To meet the significant growth in oil and gas demand today, exploration is moving to uncharted, ultra-deep water locations and production is being considered in locations previously considered to be off-limits. Further, much of the existing infrastructure typically operates well beyond its designed capabilities. This overreach creates significant technical challenges in all areas of production; however, no challenge is more difficult than preserving infrastructure integrity.
Corrosion inhibitors are frequently introduced into oil and gas fluids to aid in maintaining infrastructure integrity. Corrosion inhibitors are added to a wide array of systems and system components, such as cooling systems, refinery units, pipelines, steam generators, and oil or gas producing and production water handling equipment. These corrosion inhibitors are geared towards combating a large variety of corrosion types. For example, a common type of corrosion encountered in the transport of fluid having one or more corrosive agents is flow-induced corrosion, where the degree of corrosion depends on a multitude of factors. These factors include the corrosiveness of the fluid, pipeline metallurgy, shear rate, temperature, and pressure.

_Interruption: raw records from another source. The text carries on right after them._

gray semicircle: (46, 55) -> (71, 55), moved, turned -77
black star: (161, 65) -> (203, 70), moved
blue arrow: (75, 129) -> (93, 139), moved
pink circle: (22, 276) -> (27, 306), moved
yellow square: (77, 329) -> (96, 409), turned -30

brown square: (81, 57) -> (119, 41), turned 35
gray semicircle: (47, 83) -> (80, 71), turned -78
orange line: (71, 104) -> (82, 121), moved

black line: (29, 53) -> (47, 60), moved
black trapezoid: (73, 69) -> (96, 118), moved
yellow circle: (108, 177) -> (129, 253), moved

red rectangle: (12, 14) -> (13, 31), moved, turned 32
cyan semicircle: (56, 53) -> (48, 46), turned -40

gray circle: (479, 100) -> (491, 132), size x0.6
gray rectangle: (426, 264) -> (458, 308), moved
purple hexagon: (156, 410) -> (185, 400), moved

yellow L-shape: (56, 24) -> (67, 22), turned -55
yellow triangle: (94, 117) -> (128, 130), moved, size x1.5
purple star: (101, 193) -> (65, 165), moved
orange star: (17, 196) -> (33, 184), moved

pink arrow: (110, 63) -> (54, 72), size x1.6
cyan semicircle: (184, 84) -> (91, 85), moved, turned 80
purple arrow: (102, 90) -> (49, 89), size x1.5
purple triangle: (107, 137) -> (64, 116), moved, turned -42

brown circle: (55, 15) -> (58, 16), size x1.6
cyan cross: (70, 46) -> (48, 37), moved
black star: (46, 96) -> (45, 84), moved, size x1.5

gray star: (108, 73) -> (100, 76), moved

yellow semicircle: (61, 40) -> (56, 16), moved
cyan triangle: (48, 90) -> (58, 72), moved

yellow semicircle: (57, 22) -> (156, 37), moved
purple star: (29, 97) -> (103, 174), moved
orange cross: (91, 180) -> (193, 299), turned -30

Injection of a high performance inhibitor at the appropriate location and optimum dosage can be extremely effective at reducing corrosion rates, such as on pipe walls. Observing a greater than 95% decrease in corrosion is not uncommon. Performance is typically determined through several techniques, such as electrical resistance probes, coupon measurements, and inspection readings. In some cases, however, corrosion inhibitor performance may deteriorate over time, particularly in systems that have a tendency to accumulate significant quantities of solids.

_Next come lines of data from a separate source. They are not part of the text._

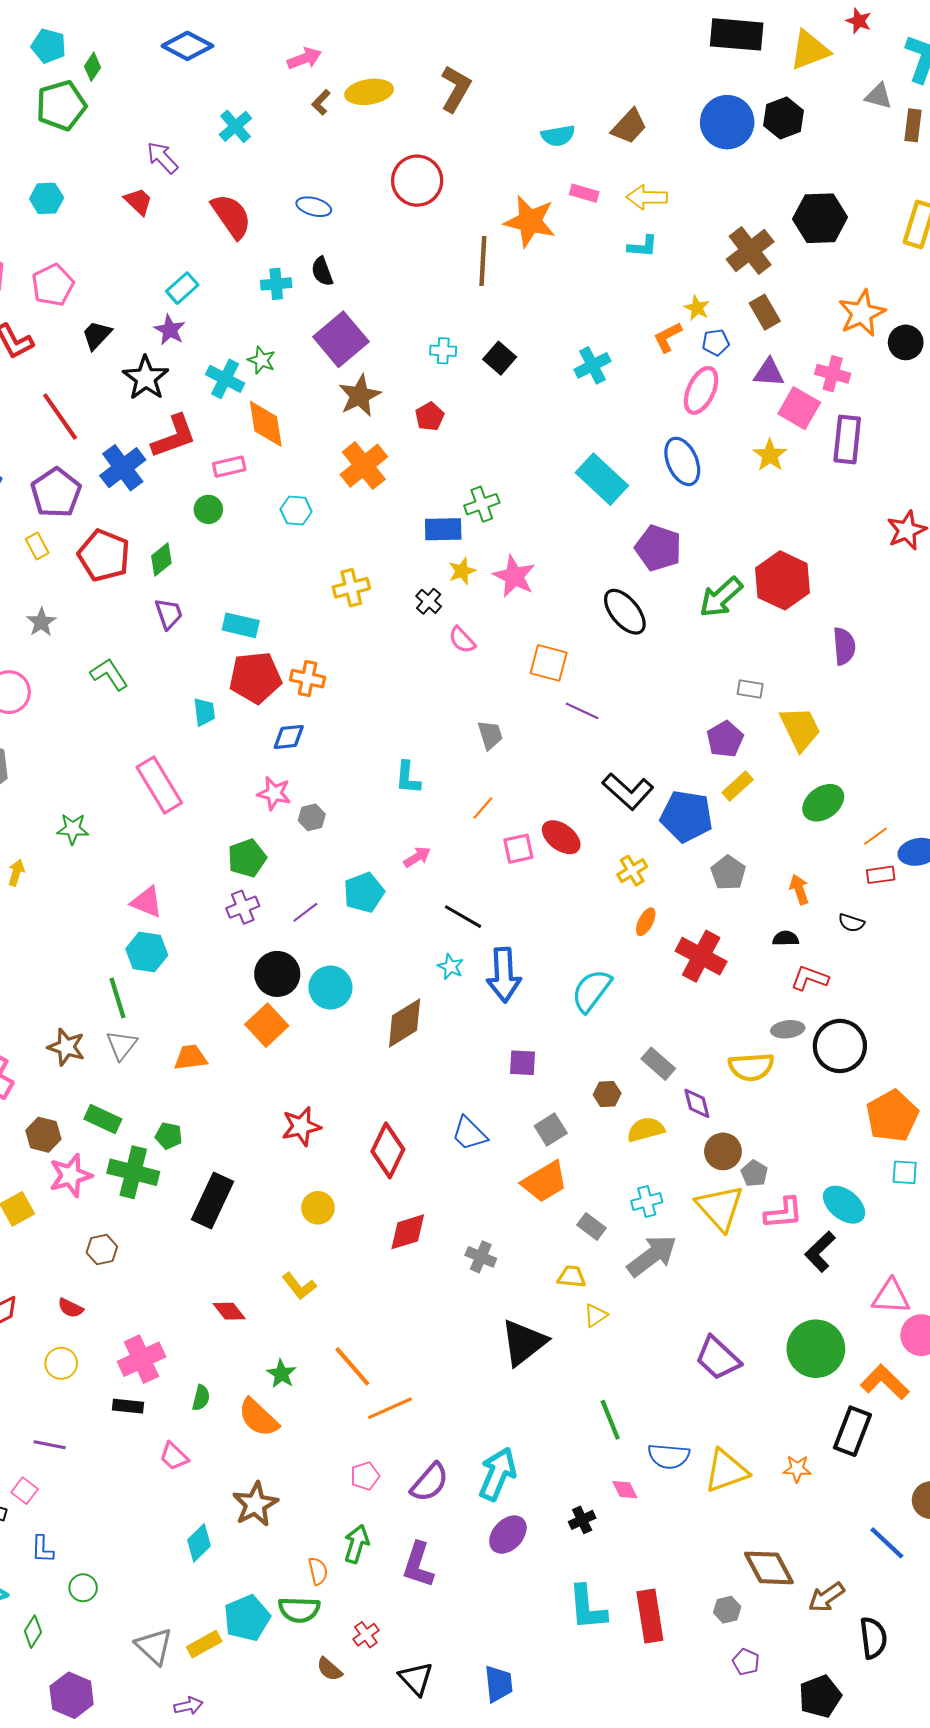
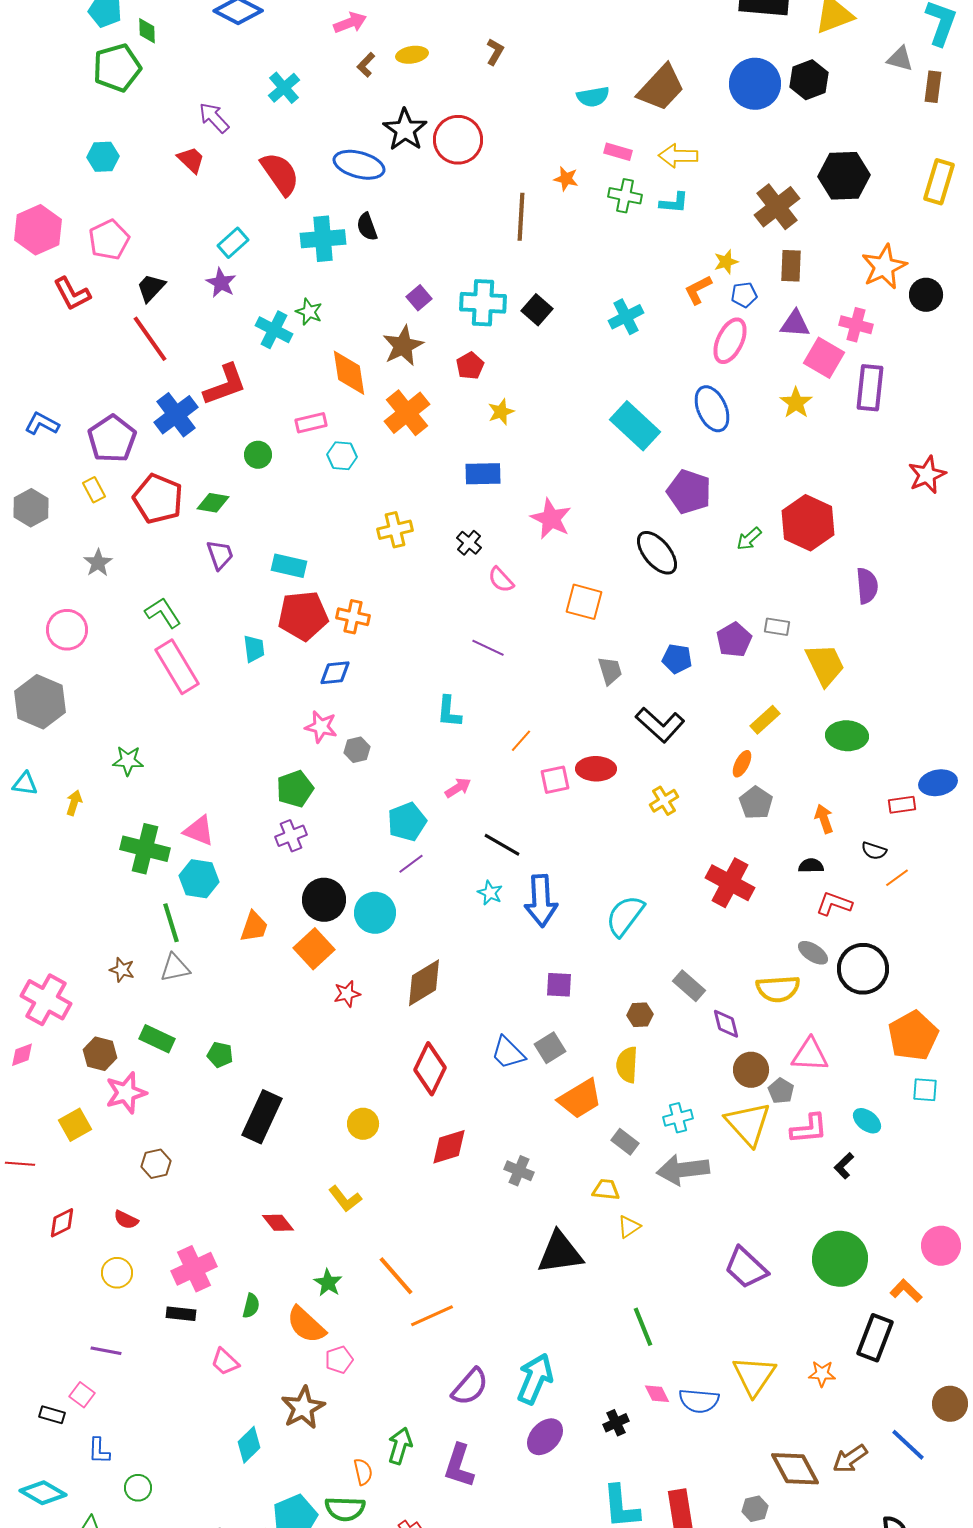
green diamond: (92, 67) -> (147, 31), turned -36
brown L-shape: (456, 89) -> (495, 52), size x0.6
yellow ellipse: (369, 92) -> (412, 55), size x0.7
brown trapezoid: (629, 126) -> (661, 88), size x1.4
blue ellipse: (314, 207) -> (359, 165), size x1.5
orange star: (530, 221) -> (566, 179), size x0.5
cyan cross: (276, 284) -> (323, 239), size x1.5
yellow star: (697, 308) -> (726, 262), turned 30
brown rectangle: (765, 312) -> (791, 266), turned 32
purple square: (341, 339) -> (419, 298), moved, size x0.5
cyan cross: (443, 351) -> (483, 303), size x1.8
black star: (146, 378) -> (405, 130), moved
red line: (60, 417) -> (150, 339), moved
orange diamond: (266, 424) -> (349, 373), moved
pink rectangle: (229, 467) -> (311, 423), moved
green cross: (482, 504) -> (625, 196), moved, turned 32
green diamond: (161, 560) -> (213, 503), turned 48
yellow star: (462, 571) -> (501, 412), moved
green arrow: (721, 597) -> (749, 539), size x0.6
purple line: (582, 711) -> (488, 648), moved
gray trapezoid: (490, 735) -> (610, 671), moved
purple pentagon: (725, 739) -> (734, 640), moved
pink rectangle: (159, 785) -> (177, 667), moved
green ellipse: (823, 803) -> (847, 736), turned 39
blue pentagon: (686, 816) -> (677, 659), moved, size x0.6
orange line: (875, 836) -> (897, 878), moved
red ellipse: (561, 837) -> (596, 769), turned -36
purple line: (305, 912) -> (411, 864), moved
orange ellipse: (646, 922) -> (742, 764), moved
brown diamond: (405, 1023) -> (424, 983), moved
gray ellipse: (788, 1029) -> (813, 953), turned 40
gray triangle: (122, 1045) -> (175, 968), turned 40
brown star: (66, 1047) -> (122, 970), size x0.7
orange trapezoid: (191, 1057) -> (254, 927), moved, turned 116
red star: (301, 1126) -> (347, 994), moved, size x0.7
gray square: (551, 1129) -> (550, 1048), moved
yellow semicircle: (646, 1129) -> (627, 1065), moved, turned -72
green cross: (133, 1172) -> (145, 849), moved
cyan ellipse: (844, 1205) -> (867, 1121), size x0.7
black L-shape: (820, 1252) -> (844, 1166), size x0.7
gray arrow: (652, 1256) -> (683, 1170), turned -150
pink triangle: (891, 1297) -> (810, 1055), moved
black triangle: (524, 1342) -> (560, 1253), turned 30
orange L-shape: (885, 1382) -> (906, 1291), size x0.7
blue semicircle: (669, 1456) -> (699, 1401), moved
yellow triangle: (726, 1471) -> (754, 1376), turned -36
pink pentagon: (365, 1476) -> (339, 1360), moved
brown arrow: (826, 1597) -> (850, 1459), moved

Depending on the particular system, these solids can build up to form a layer up to several centimeters thick. Deposits of such hydrocarbonaceous materials and finely divided inorganic solids form on the inner surfaces of the lines. These deposits may include, for example, sand, clays, sulfur, napthenic acid salts, corrosion byproducts, and biomass bound together with oil. The particles become coated with corrosion inhibitor or other hydrocarbonaceous materials and subsequently become coated with additional quantities of heavy hydrocarbonaceous material in the flowlines, settling tank, and the like. Collectively, this layer is often referred to as “schmoo” in the petroleum industry.

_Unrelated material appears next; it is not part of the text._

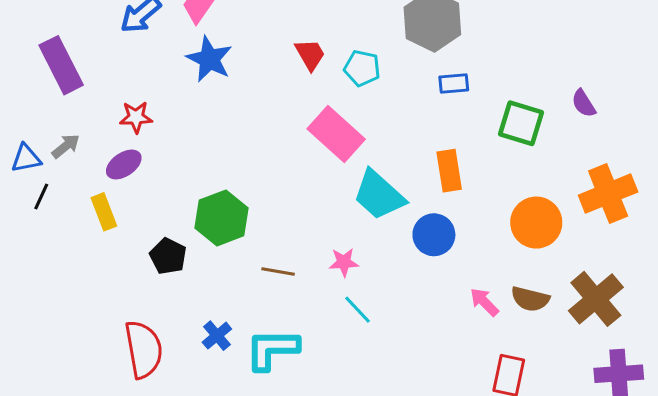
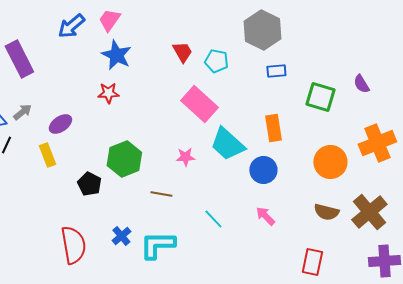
red star: (136, 117) -> (108, 93), moved
pink star: (344, 262) -> (185, 157), moved
pink arrow: (484, 302) -> (265, 216), moved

Schmoo is a solid or paste-like substance that adheres to almost any surface with which it comes in contact and is particularly difficult to remove. Whenever possible, pipelines known to have such deposited materials or that form pools of water at low spots are routinely pigged to remove the material. In many cases, however, it may not be feasible to pig lines due to the construction configuration, variable pipeline diameter, or the lack of pig launchers and receivers. The material often accumulates on, for example, the bottom or around the circumference of the pipe. Additionally, even after maintenance pigging, schmoo still often resides inside pits in metal surfaces. As discussed above, these situations create a significant risk for increased corrosion. Schmoo can also accumulate to a thickness such that it flakes off the inner surfaces of the pipe and deposits in the lower portion of a well, the lower portion of a line or the like, and plugs the line or the formation in fluid communication with the pipe.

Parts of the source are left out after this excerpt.